According to eyewitnesses, at the beginning of the 19th century, approximately 10 Jewish families lived in Iltsi.

According to the 1989 census, the population of Iltsi was 1,484 people, of whom 685 were men and 799 were women. According to the 2001 census, 1,649 people lived in the village.

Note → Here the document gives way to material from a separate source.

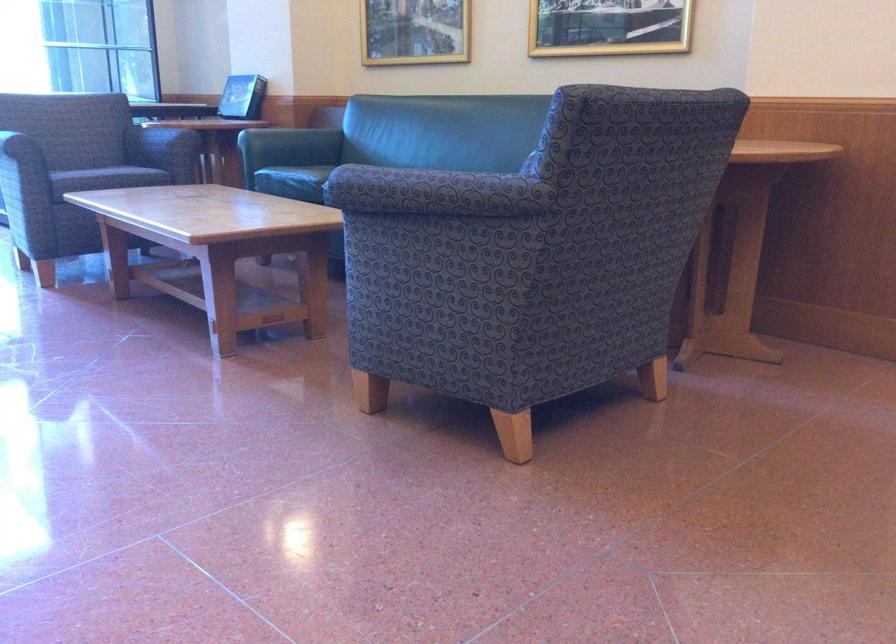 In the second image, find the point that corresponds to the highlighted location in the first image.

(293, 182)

Native language as of the Ukrainian Census of 2001:

| Language | Percentage |
|---|---|
| Ukrainian | 99.58% |
| Russian | 0.42% |

== Museums ==
- There is a modern visitor center in the village. The exposition in the museum reflects the richness of the nature of the Carpathians, its flora and fauna, phenomena and facts.
- The museum, which was founded in the village of Halynka Verkhovynka in her own estate. The museum collects embroidered clothes and household items from all over the Hutsulshchyna. You can also buy local souvenirs at the manor: poetry collections of poets, dried apples, traditional hoops, fragrant honey, and more.
- Museum of mushrooms, where you are invited to learn about the peculiarities of mushrooms and prepare mushroom soup.

== Notable residents ==
- Dmytro Bilinchuk (1919–1953) was a military figure, commander of the Bohdan Khmelnytskyi UIA hundred in the "Victory" kuren, referent of the Security Council of the Kosiv supra-district command of the Ukrainian People's Republic of Ukraine, a knight of the Bronze Cross of the UPA for combat merit.
- Mykhailo Bilinchuk is a political prisoner, a participant in the Norilsk uprising.
- Halynka Verkhovynka (real name is Halyna Yatsentiuk, 1962) is a Ukrainian poet, collector of folk folklore and Carpathian antiquities
- Mykola Tkachuk (1990–2015) was a soldier of the Armed Forces of Ukraine, who died during the Russo-Ukrainian War. On 30 September 2016, a commemorative plaque to graduate Mykola Tkachuk was unveiled at the Iltsi Secondary School.